#### To do
For the data below, please report each line where the word "chevron" is found.

#### Data in this exercise
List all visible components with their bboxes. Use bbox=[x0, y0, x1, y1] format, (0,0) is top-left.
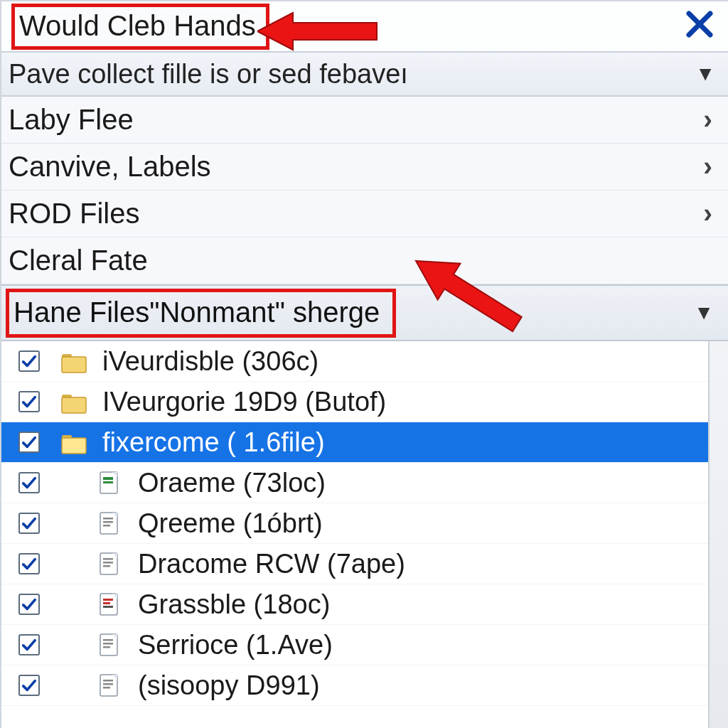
list-item-label: Grassble (18oc) bbox=[138, 589, 330, 620]
close-button[interactable] bbox=[685, 7, 718, 46]
annotation-arrow-icon bbox=[257, 10, 378, 53]
svg-rect-18 bbox=[103, 525, 110, 527]
list-item[interactable]: Qreeme (1óbrt) bbox=[1, 503, 708, 544]
list-item-label: Qreeme (1óbrt) bbox=[138, 508, 323, 539]
document-icon bbox=[95, 631, 124, 659]
svg-rect-32 bbox=[103, 643, 113, 645]
svg-rect-37 bbox=[103, 683, 113, 685]
nav-item-label: Laby Flee bbox=[9, 104, 134, 136]
svg-rect-34 bbox=[100, 675, 117, 696]
list-item[interactable]: iVeurdisble (306c) bbox=[1, 341, 708, 382]
nav-item[interactable]: ROD Files› bbox=[1, 191, 728, 237]
list-item[interactable]: IVeurgorie 19D9 (Butof) bbox=[1, 382, 708, 422]
svg-rect-5 bbox=[62, 357, 86, 373]
svg-rect-22 bbox=[103, 562, 113, 564]
document-icon bbox=[95, 671, 124, 700]
checkbox[interactable] bbox=[18, 350, 40, 372]
file-list: iVeurdisble (306c)IVeurgorie 19D9 (Butof… bbox=[1, 341, 708, 728]
window: Would Cleb Hands Pave collect fille is o… bbox=[0, 0, 728, 728]
chevron-right-icon: › bbox=[703, 105, 712, 135]
window-title: Would Cleb Hands bbox=[11, 4, 269, 50]
list-item-label: Oraeme (73loc) bbox=[138, 468, 326, 498]
svg-rect-13 bbox=[103, 481, 113, 483]
file-list-container: iVeurdisble (306c)IVeurgorie 19D9 (Butof… bbox=[1, 341, 728, 728]
list-item[interactable]: fixercome ( 1.6file) bbox=[1, 422, 708, 463]
svg-rect-21 bbox=[103, 558, 113, 560]
svg-rect-31 bbox=[103, 639, 113, 641]
chevron-right-icon: › bbox=[703, 198, 712, 229]
list-item[interactable]: Grassble (18oc) bbox=[1, 584, 708, 625]
document-icon bbox=[95, 469, 124, 497]
nav-item[interactable]: Laby Flee› bbox=[1, 97, 728, 144]
checkbox[interactable] bbox=[18, 675, 40, 696]
list-item-label: fixercome ( 1.6file) bbox=[102, 427, 325, 458]
chevron-down-icon: ▼ bbox=[694, 301, 714, 324]
nav-item-label: Canvive, Labels bbox=[9, 151, 211, 183]
checkbox[interactable] bbox=[18, 391, 40, 412]
list-item-label: iVeurdisble (306c) bbox=[102, 346, 318, 377]
nav-item[interactable]: Cleral Fate bbox=[1, 237, 728, 284]
checkbox[interactable] bbox=[18, 553, 40, 574]
folder-icon bbox=[60, 428, 88, 456]
list-item[interactable]: Dracome RCW (7ape) bbox=[1, 544, 708, 584]
svg-rect-14 bbox=[100, 513, 117, 534]
nav-item[interactable]: Canvive, Labels› bbox=[1, 144, 728, 191]
list-item[interactable]: Oraeme (73loc) bbox=[1, 463, 708, 503]
annotation-arrow-icon bbox=[407, 243, 528, 343]
list-item[interactable]: Serrioce (1.Ave) bbox=[1, 625, 708, 665]
svg-marker-3 bbox=[407, 243, 528, 342]
folder-icon bbox=[60, 347, 88, 375]
list-item-label: Dracome RCW (7ape) bbox=[138, 549, 405, 579]
checkbox[interactable] bbox=[18, 513, 40, 534]
svg-rect-9 bbox=[62, 438, 86, 454]
svg-rect-33 bbox=[103, 646, 110, 648]
svg-rect-23 bbox=[103, 565, 110, 567]
list-item[interactable]: (sisoopy D991) bbox=[1, 665, 708, 706]
scrollbar[interactable] bbox=[708, 341, 728, 728]
list-item-label: Serrioce (1.Ave) bbox=[138, 630, 333, 660]
svg-rect-26 bbox=[103, 599, 113, 601]
svg-rect-7 bbox=[62, 397, 86, 413]
svg-rect-19 bbox=[100, 553, 117, 574]
list-item-label: IVeurgorie 19D9 (Butof) bbox=[102, 387, 386, 417]
filter-dropdown[interactable]: Pave collect fille is or sed febaveı ▼ bbox=[1, 51, 728, 97]
title-bar: Would Cleb Hands bbox=[1, 1, 728, 51]
checkbox[interactable] bbox=[18, 472, 40, 493]
nav-list: Laby Flee›Canvive, Labels›ROD Files›Cler… bbox=[1, 97, 728, 284]
checkbox[interactable] bbox=[18, 432, 40, 453]
folder-icon bbox=[60, 387, 88, 416]
filter-dropdown-label: Pave collect fille is or sed febaveı bbox=[9, 59, 408, 90]
svg-marker-0 bbox=[257, 13, 377, 50]
checkbox[interactable] bbox=[18, 594, 40, 615]
svg-rect-27 bbox=[103, 602, 110, 604]
svg-rect-36 bbox=[103, 680, 113, 682]
svg-rect-38 bbox=[103, 687, 110, 689]
svg-rect-17 bbox=[103, 521, 113, 523]
document-icon bbox=[95, 509, 124, 537]
chevron-down-icon: ▼ bbox=[695, 63, 715, 85]
svg-rect-12 bbox=[103, 477, 113, 480]
chevron-right-icon: › bbox=[703, 151, 712, 182]
document-icon bbox=[95, 550, 124, 578]
nav-item-label: Cleral Fate bbox=[9, 245, 148, 277]
section-title: Hane Files"Nonmant" sherge bbox=[6, 289, 396, 338]
close-icon bbox=[685, 10, 714, 38]
section-header[interactable]: Hane Files"Nonmant" sherge ▼ bbox=[1, 284, 728, 341]
nav-item-label: ROD Files bbox=[9, 198, 139, 230]
svg-rect-28 bbox=[103, 606, 113, 608]
document-icon bbox=[95, 590, 124, 619]
checkbox[interactable] bbox=[18, 634, 40, 655]
list-item-label: (sisoopy D991) bbox=[138, 670, 320, 701]
svg-rect-16 bbox=[103, 518, 113, 520]
svg-rect-29 bbox=[100, 634, 117, 655]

#### Result of this task
chevron-right-icon: › bbox=[703, 105, 712, 135]
chevron-right-icon: › bbox=[703, 198, 712, 229]
chevron-down-icon: ▼ bbox=[694, 301, 714, 324]
chevron-down-icon: ▼ bbox=[695, 63, 715, 85]
chevron-right-icon: › bbox=[703, 151, 712, 182]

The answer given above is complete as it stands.